TASK STATEMENT: In the data below, find every line with the word "Стоимость" and copy it.

-------- SUPPLIED INFORMATION

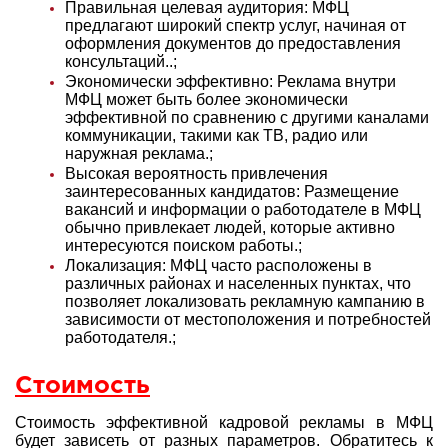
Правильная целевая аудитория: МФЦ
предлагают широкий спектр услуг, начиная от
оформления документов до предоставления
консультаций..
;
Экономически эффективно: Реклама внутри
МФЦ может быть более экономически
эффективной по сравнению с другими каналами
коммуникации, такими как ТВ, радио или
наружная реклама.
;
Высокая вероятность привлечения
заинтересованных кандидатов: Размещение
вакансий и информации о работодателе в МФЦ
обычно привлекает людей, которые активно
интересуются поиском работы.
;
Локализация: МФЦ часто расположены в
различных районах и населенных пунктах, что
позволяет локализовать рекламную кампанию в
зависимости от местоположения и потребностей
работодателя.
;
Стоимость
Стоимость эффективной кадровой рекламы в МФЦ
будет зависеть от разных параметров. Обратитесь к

----------------
-------- SUPPLIED INFORMATION

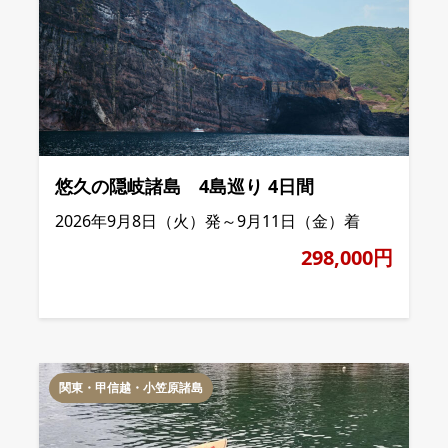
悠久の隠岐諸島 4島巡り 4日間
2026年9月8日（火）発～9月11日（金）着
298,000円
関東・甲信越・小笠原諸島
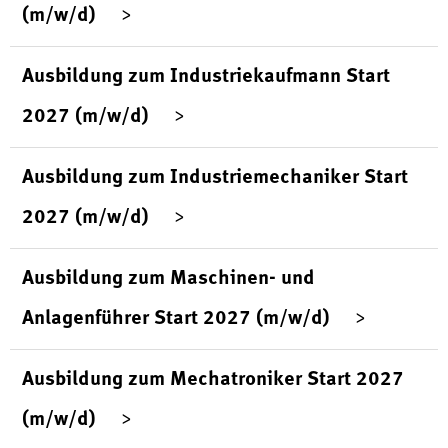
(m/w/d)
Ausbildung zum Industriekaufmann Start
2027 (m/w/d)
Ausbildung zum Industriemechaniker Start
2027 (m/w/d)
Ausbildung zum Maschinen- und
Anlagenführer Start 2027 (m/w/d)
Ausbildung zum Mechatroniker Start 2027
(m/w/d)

----------------
-------- SUPPLIED INFORMATION

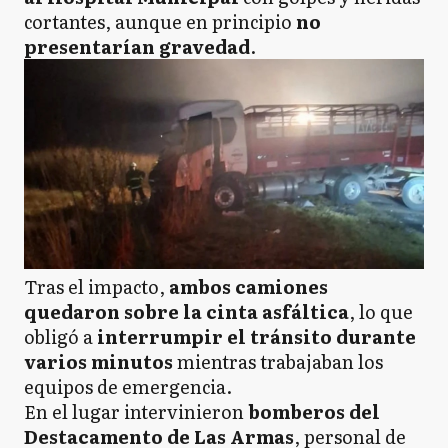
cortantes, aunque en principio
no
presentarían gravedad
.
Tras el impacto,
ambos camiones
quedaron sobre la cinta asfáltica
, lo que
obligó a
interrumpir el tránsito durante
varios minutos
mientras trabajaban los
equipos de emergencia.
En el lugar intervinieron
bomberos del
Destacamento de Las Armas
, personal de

----------------

YOUR RESPONSE:
Стоимость
Стоимость эффективной кадровой рекламы в МФЦ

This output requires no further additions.